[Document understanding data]
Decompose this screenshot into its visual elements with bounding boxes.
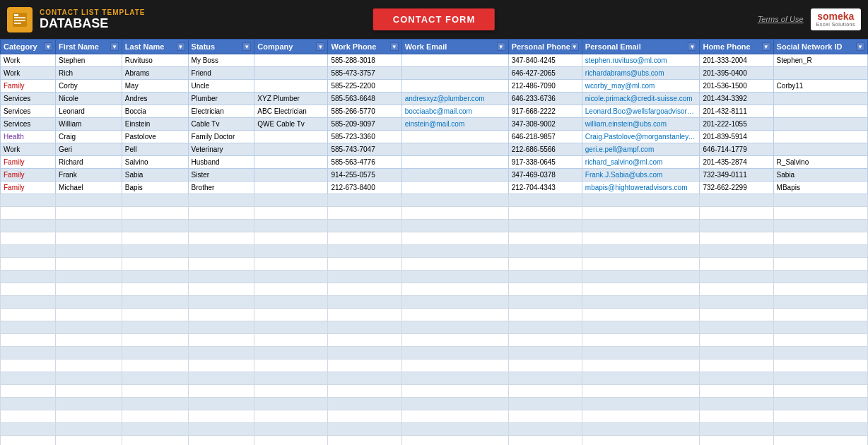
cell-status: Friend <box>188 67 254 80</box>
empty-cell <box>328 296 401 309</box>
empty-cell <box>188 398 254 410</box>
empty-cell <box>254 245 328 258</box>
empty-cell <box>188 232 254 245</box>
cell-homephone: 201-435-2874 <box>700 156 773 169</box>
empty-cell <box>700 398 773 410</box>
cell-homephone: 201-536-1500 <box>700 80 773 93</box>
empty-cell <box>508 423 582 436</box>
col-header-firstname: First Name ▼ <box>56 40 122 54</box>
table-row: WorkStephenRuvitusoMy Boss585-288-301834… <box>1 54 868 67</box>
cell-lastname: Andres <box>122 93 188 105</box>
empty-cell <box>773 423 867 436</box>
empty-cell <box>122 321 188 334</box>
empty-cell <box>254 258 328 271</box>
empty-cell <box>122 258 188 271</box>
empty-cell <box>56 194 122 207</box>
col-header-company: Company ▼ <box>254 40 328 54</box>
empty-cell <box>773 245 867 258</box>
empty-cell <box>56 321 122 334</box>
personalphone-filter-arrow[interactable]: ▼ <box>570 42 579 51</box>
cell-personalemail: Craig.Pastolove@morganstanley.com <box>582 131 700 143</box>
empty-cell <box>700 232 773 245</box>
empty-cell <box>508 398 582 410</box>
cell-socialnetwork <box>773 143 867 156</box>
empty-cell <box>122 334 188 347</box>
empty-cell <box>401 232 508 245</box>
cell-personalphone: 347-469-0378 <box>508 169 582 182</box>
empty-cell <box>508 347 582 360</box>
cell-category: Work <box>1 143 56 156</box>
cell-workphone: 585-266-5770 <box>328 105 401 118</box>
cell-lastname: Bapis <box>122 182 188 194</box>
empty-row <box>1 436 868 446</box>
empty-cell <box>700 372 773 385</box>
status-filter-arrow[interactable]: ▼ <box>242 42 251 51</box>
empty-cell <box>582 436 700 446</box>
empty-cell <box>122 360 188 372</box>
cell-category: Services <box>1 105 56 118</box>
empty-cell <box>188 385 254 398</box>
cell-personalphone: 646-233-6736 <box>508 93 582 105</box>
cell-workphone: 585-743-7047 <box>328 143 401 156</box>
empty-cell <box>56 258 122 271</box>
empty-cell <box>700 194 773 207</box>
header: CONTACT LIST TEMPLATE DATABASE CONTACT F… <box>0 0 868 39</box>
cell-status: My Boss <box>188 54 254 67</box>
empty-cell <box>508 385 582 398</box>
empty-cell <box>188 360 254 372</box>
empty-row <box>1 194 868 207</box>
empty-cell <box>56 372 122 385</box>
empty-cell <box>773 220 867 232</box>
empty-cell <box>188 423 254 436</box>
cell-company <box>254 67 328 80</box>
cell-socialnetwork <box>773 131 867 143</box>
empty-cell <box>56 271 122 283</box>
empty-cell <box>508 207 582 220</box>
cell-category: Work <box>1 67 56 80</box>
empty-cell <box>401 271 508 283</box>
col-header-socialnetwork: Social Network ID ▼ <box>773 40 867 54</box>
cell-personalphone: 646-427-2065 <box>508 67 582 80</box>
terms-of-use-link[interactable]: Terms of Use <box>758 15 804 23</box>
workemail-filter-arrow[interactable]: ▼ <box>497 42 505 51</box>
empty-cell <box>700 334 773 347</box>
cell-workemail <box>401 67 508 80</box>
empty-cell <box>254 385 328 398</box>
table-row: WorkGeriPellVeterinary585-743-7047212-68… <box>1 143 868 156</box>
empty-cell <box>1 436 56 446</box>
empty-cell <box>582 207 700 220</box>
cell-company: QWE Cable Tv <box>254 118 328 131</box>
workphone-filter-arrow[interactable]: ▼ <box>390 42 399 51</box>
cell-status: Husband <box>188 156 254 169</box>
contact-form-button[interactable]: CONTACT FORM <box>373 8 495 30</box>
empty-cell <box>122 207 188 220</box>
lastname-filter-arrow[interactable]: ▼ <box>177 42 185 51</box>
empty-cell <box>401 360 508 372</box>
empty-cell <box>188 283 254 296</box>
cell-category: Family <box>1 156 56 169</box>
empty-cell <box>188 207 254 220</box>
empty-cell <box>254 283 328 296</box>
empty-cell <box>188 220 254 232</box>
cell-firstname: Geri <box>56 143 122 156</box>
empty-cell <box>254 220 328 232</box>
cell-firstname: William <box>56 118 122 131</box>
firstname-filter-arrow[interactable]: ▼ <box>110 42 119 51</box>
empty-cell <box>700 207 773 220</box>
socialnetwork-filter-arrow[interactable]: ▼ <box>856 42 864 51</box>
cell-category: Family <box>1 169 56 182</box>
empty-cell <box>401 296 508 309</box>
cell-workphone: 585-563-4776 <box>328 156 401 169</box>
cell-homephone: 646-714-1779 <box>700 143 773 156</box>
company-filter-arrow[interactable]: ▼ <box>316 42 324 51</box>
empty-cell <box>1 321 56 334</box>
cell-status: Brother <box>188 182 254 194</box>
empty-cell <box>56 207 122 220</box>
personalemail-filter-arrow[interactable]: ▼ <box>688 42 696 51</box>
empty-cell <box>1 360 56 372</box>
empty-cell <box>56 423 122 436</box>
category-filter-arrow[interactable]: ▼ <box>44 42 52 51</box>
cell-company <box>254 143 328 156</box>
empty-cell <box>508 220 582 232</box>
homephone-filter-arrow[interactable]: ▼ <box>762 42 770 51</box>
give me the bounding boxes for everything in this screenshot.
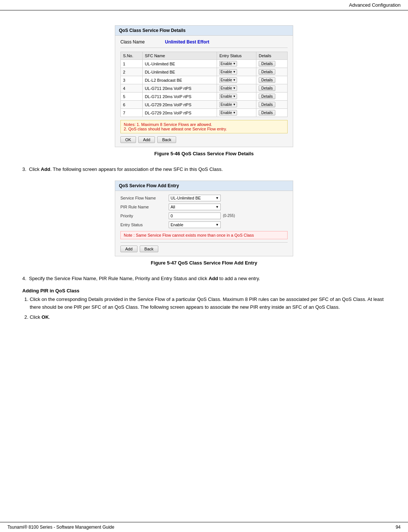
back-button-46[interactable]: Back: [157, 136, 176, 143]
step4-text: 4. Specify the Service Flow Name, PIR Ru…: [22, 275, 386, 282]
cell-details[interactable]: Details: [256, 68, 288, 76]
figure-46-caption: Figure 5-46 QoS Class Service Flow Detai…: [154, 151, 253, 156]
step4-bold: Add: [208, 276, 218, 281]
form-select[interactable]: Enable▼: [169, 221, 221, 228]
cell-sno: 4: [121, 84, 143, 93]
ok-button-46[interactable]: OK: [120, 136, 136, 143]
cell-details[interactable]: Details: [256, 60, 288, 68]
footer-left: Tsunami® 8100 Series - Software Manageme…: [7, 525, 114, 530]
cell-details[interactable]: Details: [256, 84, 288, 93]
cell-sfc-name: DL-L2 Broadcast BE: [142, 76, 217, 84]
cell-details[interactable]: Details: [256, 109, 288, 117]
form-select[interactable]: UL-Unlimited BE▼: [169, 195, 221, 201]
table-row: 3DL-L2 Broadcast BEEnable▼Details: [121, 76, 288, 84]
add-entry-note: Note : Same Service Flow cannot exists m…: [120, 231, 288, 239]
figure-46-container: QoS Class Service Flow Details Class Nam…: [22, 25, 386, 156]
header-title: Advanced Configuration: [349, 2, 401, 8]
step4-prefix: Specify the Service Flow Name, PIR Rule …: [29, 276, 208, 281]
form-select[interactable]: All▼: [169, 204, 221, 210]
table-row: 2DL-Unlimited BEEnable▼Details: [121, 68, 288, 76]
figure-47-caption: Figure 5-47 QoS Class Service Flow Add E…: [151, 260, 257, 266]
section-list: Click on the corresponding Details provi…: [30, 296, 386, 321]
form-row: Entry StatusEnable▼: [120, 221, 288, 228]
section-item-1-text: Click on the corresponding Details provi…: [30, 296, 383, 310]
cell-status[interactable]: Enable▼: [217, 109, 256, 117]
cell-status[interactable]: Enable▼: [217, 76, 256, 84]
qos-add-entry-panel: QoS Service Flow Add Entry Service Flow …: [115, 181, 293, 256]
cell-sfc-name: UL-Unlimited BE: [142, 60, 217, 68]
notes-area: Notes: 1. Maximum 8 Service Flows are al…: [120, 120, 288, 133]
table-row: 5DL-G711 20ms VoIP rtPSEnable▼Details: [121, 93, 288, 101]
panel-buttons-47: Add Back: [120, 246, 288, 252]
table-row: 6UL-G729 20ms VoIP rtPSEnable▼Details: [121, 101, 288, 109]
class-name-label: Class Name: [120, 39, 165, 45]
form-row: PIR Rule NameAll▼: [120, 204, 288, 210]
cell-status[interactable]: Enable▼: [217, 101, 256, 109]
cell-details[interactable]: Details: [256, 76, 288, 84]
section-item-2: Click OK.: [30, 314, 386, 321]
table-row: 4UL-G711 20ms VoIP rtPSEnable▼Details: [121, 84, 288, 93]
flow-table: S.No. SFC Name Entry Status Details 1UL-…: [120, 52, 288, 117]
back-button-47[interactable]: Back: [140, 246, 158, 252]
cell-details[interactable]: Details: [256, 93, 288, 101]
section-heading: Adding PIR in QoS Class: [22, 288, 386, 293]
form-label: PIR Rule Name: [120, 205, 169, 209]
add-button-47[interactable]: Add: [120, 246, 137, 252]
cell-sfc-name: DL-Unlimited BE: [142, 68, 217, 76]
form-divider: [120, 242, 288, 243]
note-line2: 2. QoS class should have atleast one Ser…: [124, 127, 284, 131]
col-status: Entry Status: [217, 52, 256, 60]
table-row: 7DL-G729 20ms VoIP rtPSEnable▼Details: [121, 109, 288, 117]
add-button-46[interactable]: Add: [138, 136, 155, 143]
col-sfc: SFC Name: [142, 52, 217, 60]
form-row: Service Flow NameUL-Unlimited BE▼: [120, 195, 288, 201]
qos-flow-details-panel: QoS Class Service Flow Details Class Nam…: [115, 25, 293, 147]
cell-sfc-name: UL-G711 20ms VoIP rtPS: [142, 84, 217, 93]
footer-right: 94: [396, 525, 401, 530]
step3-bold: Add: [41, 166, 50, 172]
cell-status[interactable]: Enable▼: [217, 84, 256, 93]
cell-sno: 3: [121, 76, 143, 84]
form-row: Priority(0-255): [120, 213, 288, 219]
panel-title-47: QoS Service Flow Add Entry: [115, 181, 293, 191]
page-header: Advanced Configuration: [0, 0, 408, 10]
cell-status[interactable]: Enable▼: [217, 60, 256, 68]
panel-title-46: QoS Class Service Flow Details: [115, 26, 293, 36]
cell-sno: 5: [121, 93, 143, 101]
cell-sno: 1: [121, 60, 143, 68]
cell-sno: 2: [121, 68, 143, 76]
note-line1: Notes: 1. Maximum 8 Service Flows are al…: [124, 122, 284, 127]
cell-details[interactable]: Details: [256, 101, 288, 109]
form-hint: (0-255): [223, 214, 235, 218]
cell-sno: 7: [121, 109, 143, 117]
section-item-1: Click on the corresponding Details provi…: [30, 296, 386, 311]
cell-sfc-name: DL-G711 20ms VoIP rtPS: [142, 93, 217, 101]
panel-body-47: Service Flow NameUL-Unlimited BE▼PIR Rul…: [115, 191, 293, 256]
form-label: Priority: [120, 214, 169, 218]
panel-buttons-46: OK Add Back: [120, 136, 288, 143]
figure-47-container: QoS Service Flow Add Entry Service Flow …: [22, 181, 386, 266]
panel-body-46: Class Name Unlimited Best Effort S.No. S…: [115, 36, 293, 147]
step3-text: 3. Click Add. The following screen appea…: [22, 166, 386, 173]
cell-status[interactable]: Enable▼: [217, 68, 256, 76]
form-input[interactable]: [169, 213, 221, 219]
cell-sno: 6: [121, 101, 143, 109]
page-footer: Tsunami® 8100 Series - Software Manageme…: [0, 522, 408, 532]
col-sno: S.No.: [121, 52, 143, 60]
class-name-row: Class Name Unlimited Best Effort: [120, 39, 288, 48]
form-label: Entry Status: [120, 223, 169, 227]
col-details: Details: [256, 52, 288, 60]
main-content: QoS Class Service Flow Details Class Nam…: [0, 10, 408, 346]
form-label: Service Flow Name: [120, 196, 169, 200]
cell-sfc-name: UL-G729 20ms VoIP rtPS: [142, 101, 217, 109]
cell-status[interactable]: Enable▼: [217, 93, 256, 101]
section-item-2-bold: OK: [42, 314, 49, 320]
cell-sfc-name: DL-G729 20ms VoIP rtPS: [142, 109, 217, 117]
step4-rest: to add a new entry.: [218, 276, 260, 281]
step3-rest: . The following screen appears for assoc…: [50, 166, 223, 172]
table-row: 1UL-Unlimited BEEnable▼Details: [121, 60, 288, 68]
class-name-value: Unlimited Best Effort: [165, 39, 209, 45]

» WHAT NEEDS TO BE DONE: Return a copy of every line in the records that includes the string "CONTACT".

» SOLUTION:
header: CONTACT LIST TEMPLATE DATABASE CONTACT F… <box>0 0 868 39</box>
contact-form-button[interactable]: CONTACT FORM <box>373 8 495 30</box>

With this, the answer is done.